Question

In rectangle ABCD, m∠EAB = 4x + 6, m∠DEC = 10 - 11y, and m∠EBC = 60. Find the values of x and y.

Answer 1

To find the values of x and y in rectangle ABCD, we can use the properties of rectangles and angles. By setting up and solving a system of equations, we find that x = 2 and y = -5.

Step-by-step explanation:

To find the values of x and y, we need to use the properties of rectangles and angles. In rectangle ABCD, opposite angles are congruent. Therefore, we have:

m∠EAB = m∠EDC

4x + 6 = 10 - 11y

Simplifying the equation gives:

4x + 11y = 4

We also know that m∠EBC = 60. Since opposite angles in a rectangle are congruent, we have:

m∠EBC = m∠EDC

60 = 10 - 11y

Simplifying the equation gives:

11y = -50

To find the values of x and y, we can solve these two equations simultaneously. Solving the system of equations give us the values of x = 2 and y = -5.

Answer 2

To find the values of x and y in the rectangle ABCD, we can use the fact that the sum of the angles in a rectangle is 360 degrees. By setting up equations based on the given information and using the properties of a rectangle, we can solve for x and y. The values of x and y are 6 and approximately -12.73, respectively.

Step-by-step explanation:

To find the values of x and y, we can use the fact that the sum of the angles in a rectangle is 360 degrees.
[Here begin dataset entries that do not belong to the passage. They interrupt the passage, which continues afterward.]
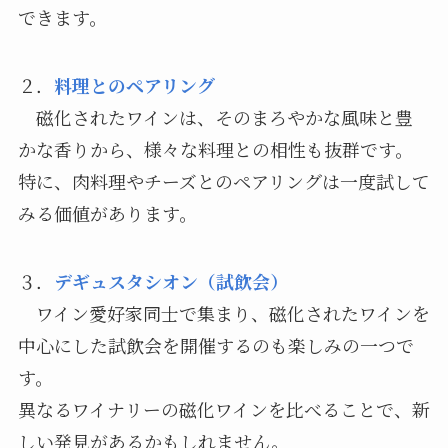
できます。
２．
料理とのペアリング
磁化されたワインは、そのまろやかな風味と豊
かな香りから、様々な料理との相性も抜群です。
特に、肉料理やチーズとのペアリングは一度試して
みる価値があります。
３．
デギュスタシオン（試飲会）
ワイン愛好家同士で集まり、磁化されたワインを
中心にした試飲会を開催するのも楽しみの一つで
す。
異なるワイナリーの磁化ワインを比べることで、新
しい発見があるかもしれません。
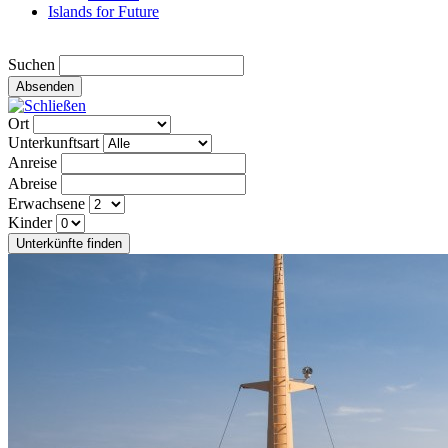
Islands for Future
Suchen
Absenden
Ort
Unterkunftsart
Anreise
Abreise
Erwachsene
Kinder
Unterkünfte finden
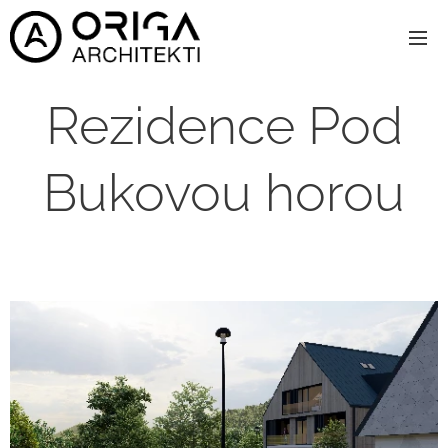
Rezidence Pod
Bukovou horou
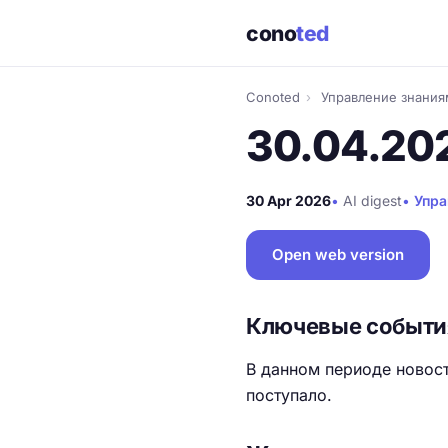
cono
ted
Conoted
›
Управление знани
30.04.20
30 Apr 2026
•
AI digest
•
Упра
Open web version
Ключевые событи
В данном периоде новост
поступало.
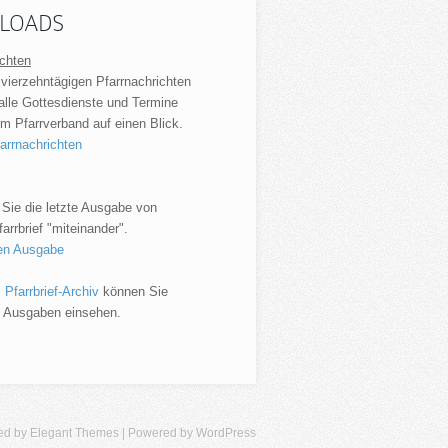
LOADS
ichten
 vierzehntägigen Pfarrnachrichten
 alle Gottesdienste und Termine
m Pfarrverband auf einen Blick.
farrnachrichten
 Sie die letzte Ausgabe von
rrbrief "miteinander".
len Ausgabe
m
Pfarrbrief-Archiv
können Sie
e Ausgaben einsehen.
ed by
Elegant Themes
| Powered by
WordPress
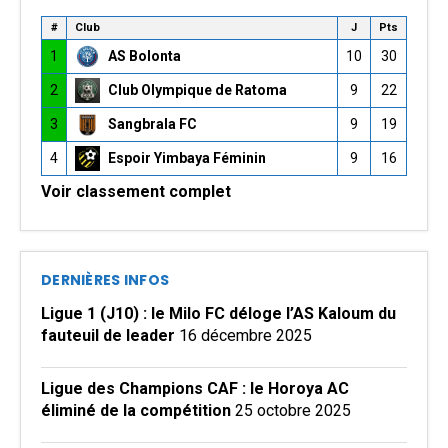
#
Club
J
Pts
1
AS Bolonta
10
30
2
Club Olympique de Ratoma
9
22
3
Sangbrala FC
9
19
4
Espoir Yimbaya Féminin
9
16
Voir classement complet
DERNIÈRES INFOS
Ligue 1 (J10) : le Milo FC déloge l’AS Kaloum du
fauteuil de leader
16 décembre 2025
Ligue des Champions CAF : le Horoya AC
éliminé de la compétition
25 octobre 2025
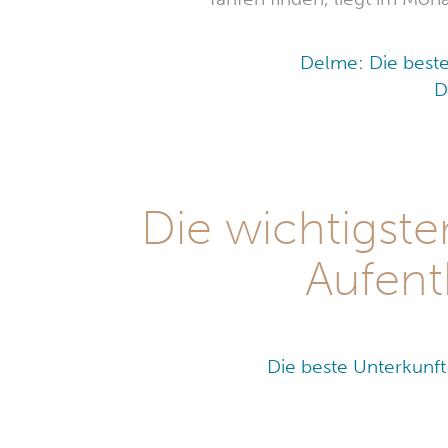
Delme: Die best
D
Die wichtigst
Aufent
Die beste Unterkunf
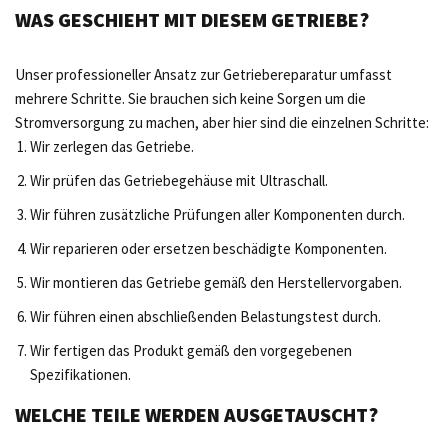
WAS GESCHIEHT MIT DIESEM GETRIEBE?
Unser professioneller Ansatz zur Getriebereparatur umfasst
mehrere Schritte. Sie brauchen sich keine Sorgen um die
Stromversorgung zu machen, aber hier sind die einzelnen Schritte:
Wir zerlegen das Getriebe.
Wir prüfen das Getriebegehäuse mit Ultraschall.
Wir führen zusätzliche Prüfungen aller Komponenten durch.
Wir reparieren oder ersetzen beschädigte Komponenten.
Wir montieren das Getriebe gemäß den Herstellervorgaben.
Wir führen einen abschließenden Belastungstest durch.
Wir fertigen das Produkt gemäß den vorgegebenen
Spezifikationen.
WELCHE TEILE WERDEN AUSGETAUSCHT?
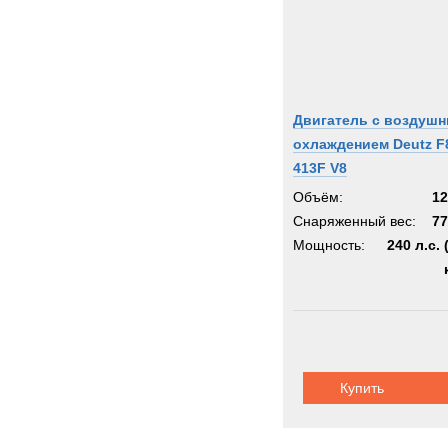
Двигатель с воздуш
охлаждением Deutz F
413F V8
Объём:
12
Снаряженный вес:
77
Мощность:
240 л.с. 
Купить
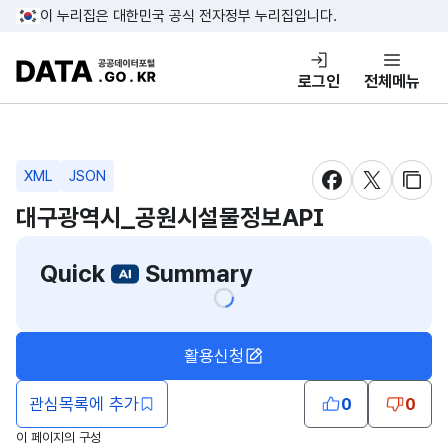
콘텐츠 바로가기
푸터 바로가기
이 누리집은 대한민국 공식 전자정부 누리집입니다.
DATA.GO.KR 공공데이터포털
로그인
전체메뉴
XML
JSON
새창 열림
새창 열림
새창
대구광역시_공원시설물정보API
Quick
Summary
활용신청
관심목록에 추가
0
0
이 페이지의 구성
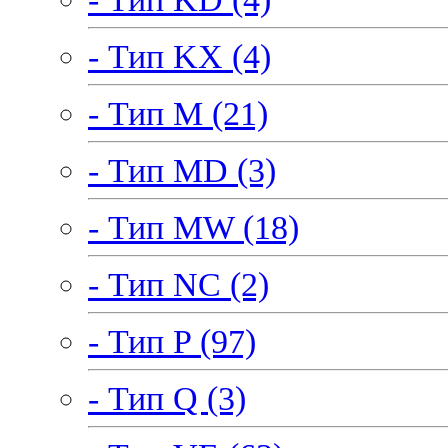
- Тип KX (4)
- Тип M (21)
- Тип MD (3)
- Тип MW (18)
- Тип NC (2)
- Тип P (97)
- Тип Q (3)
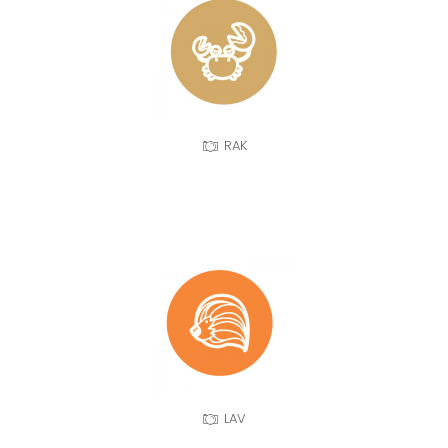
RAK
LAV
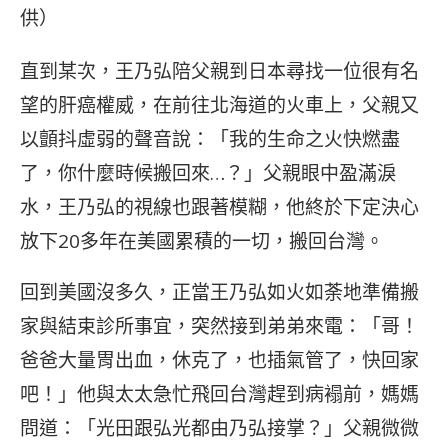
供）
直到某次，王乃弘陪父親到日本尋找一位很有名
望的肝癌權威，在前往北海道的火車上，父親又
以顫抖虛弱的聲音說：「我的生命之火快燃盡
了，你什麼時候搬回來…？」父親眼中盈滿淚
水，王乃弘的視線也跟著模糊，他終於下定決心
放下20多年在美國累積的一切，搬回台灣。
回到美國沒多久，正當王乃弘如火如荼地準備搬
家與結束診所事宜，突然接到弟弟來電：「哥！
爸爸大量胃出血，休克了，也插氣管了，快回家
吧！」他與太太急忙飛回台灣趕到病褟前，媽媽
問道：「光田跟弘光都由乃弘接掌？」父親微微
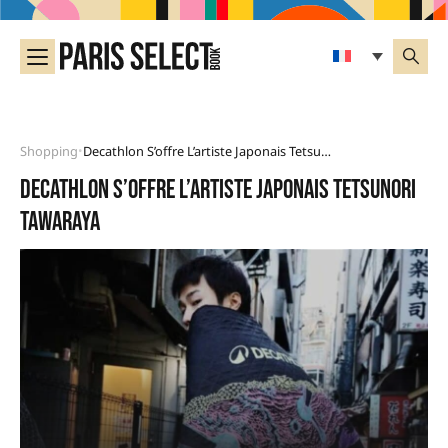
Shopping
Decathlon S’offre L’artiste Japonais Tetsunori Tawaraya
•
Decathlon s’offre l’artiste japonais Tetsunori
Tawaraya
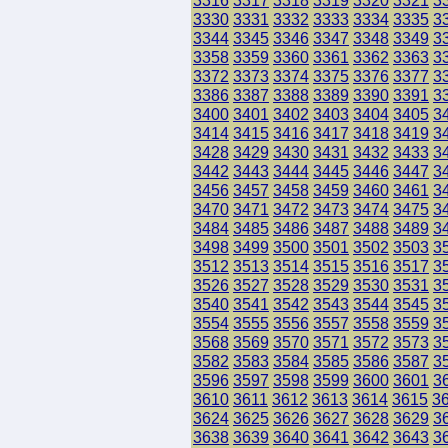
3316
3317
3318
3319
3320
3321
3
3330
3331
3332
3333
3334
3335
3
3344
3345
3346
3347
3348
3349
3
3358
3359
3360
3361
3362
3363
3
3372
3373
3374
3375
3376
3377
3
3386
3387
3388
3389
3390
3391
3
3400
3401
3402
3403
3404
3405
3
3414
3415
3416
3417
3418
3419
3
3428
3429
3430
3431
3432
3433
3
3442
3443
3444
3445
3446
3447
3
3456
3457
3458
3459
3460
3461
3
3470
3471
3472
3473
3474
3475
3
3484
3485
3486
3487
3488
3489
3
3498
3499
3500
3501
3502
3503
3
3512
3513
3514
3515
3516
3517
3
3526
3527
3528
3529
3530
3531
3
3540
3541
3542
3543
3544
3545
3
3554
3555
3556
3557
3558
3559
3
3568
3569
3570
3571
3572
3573
3
3582
3583
3584
3585
3586
3587
3
3596
3597
3598
3599
3600
3601
3
3610
3611
3612
3613
3614
3615
3
3624
3625
3626
3627
3628
3629
3
3638
3639
3640
3641
3642
3643
3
From the given information, we have:

m∠EAB = 4x + 6

m∠DEC = 10 - 11y

m∠EBC = 60

Since ABCD is a rectangle, we have:

m∠EAB + m∠DEC = 180° (opposite angles)

4x + 6 + 10 - 11y = 180

4x - 11y + 16 = 180

4x - 11y = 164

Also, m∠EAB + m∠EBC = 90° (adjacent angles)

4x + 6 + 60 = 90

4x + 66 = 90

4x = 24

x = 6

Substituting x = 6 into the first equation:

4(6) - 11y = 164

24 - 11y = 164

-11y = 140

y = -140/11

Therefore, the value of x is 6 and the value of y is approximately -12.73.